Todas han pasado por un cuidado proceso de deconstrucción, se han bajado muchas revoluciones y se han puesto adornos más coquetos. Y así, donde antes había referencias disco y música para las masas, aquí hay imaginería jazzy y de pop de cámara que en casos como el de la deliciosa «Better The Devil You Know» superan incluso a la pizpireta canción original. Hits que hemos bailado hasta sudar la última gota de gin como «All the Lovers» o «On a Night Like This» ahora se convierten en minúsculas piezas de sensualidad arty con retoques orquestales. Las cuerdas apartan sutilmente a los sintes y los arreglos pisteros, que ahora han sido sustituidos por punteos y trompetas desbocadas en algunos casos para bien (como en la inagotable «Locomotion«, ahora convertida en estupendo doo wop fifties) y en otros para mal («Can Get You Off Of My Head» sale muy mal parada de ese baño de violines que por momentos recuerda a las versiones sinfónicas de Metallica); a algunas, el barniz orquestal las deja como nuevas y casi irreconocibles («Slow» -que deja de ser un chispeante temazo de pop sexy para ser un sensual slow tempo en el que no es difícil sentir a Kylie enredándose entre tus piernas como una gata en celo- y «I Should Be Lucky» que es, sencillamente, otra canción totalmente diferente) y, en otras, el paso por chapa y pintura es o innecesario (¿hacía falta tocar nada de «Confide in Me«, que es prácticamente perfecta?) o casi imperceptible, como en el caso de «I Believe in You» y la versión redux de «Where the Wild Roses Grow» que, aunque cuenta con la participación de Nick Cave de nuevo, apenas añade mucho sentimiento a la orgía oscura que era la original.

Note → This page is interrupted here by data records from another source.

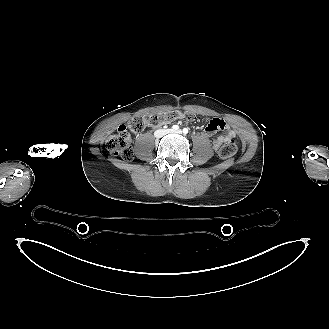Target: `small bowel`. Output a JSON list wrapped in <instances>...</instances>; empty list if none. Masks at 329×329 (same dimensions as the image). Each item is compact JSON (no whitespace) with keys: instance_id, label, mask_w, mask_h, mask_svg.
Wrapping results in <instances>:
<instances>
[{"instance_id":"obj_1","label":"small bowel","mask_w":329,"mask_h":329,"mask_svg":"<svg viewBox=\"0 0 329 329\" xmlns=\"http://www.w3.org/2000/svg\"><path fill=\"white\" fill-rule=\"evenodd\" d=\"M215 133L218 135V137L214 138L212 141L215 149L218 148L223 141L232 139L236 135L234 130L226 122L217 118L210 120L204 130L206 136H212Z\"/></svg>"}]
</instances>
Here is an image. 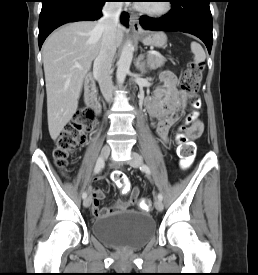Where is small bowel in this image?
Segmentation results:
<instances>
[{"label": "small bowel", "instance_id": "small-bowel-1", "mask_svg": "<svg viewBox=\"0 0 258 275\" xmlns=\"http://www.w3.org/2000/svg\"><path fill=\"white\" fill-rule=\"evenodd\" d=\"M160 80L162 84L156 88L153 97L147 99L145 104L158 138L164 145H168L170 143V130L184 112L187 95L177 89V78L172 72L168 70L160 72ZM202 131L203 123L197 119L187 130L185 138L187 140L196 139ZM138 196L139 189L135 187L132 189L128 200H117L113 205L101 208L100 202L104 198V190L96 187L90 196L92 213L96 217H102L117 211L129 210L137 202Z\"/></svg>", "mask_w": 258, "mask_h": 275}]
</instances>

Con todo, este «The Abbey Road Sessions» deja en evidencia dos cosas: que Kylie sabe envejecer bien -y eso la honra muchísimo- y que, por desgracia, no siempre querer es poder. Y aunque la Minogue quiera dejar descansar el boato de diva disco y convertirse en artista de cámara, no es ni Barbra ni mucho menos Adèle: sus canciones tampoco tienen la chispa classy de la primera ni la lacerante emoción de la segunda y esto, cuando llevas escuchado gran parte del recorrido del disco, acaba siendo un problema. Porque las «versiones con orquesta» o las «versiones en plan loungie» siempre han tenido un gran handicap: que suenan cheesy y a quiero y no puedo. Richard Cheese y su Lounge Against the Machine lo hicieron antes y la jugada les quedó divina, porque se dedicaban a hacer versiones swing de hits hiperconocidos pero con una capacidad para la ironía que hacían que la reconversión fuera un acto divertidísimo. Aquí no hay ironía, ni ganas de provocar una sonrisa ni de demostrar post-modernidad musical, Kylie se toma muy en serio su nueva faceta de cantante de cámara y no siempre funciona. A ratos, una echa de menos la frivolidad y la diversión ufana de la que siempre ha hecho bandera porque una hora después de escuchar violines, trompetas y a Kylie susurrándole al micro con su peculiar timbre a lo «Alvin y Las Ardillas» (y se supone que aquí no hay autotune) a lo que acaba sonando «The Abbey Road Sessions» es a disco para follar. Y ya está.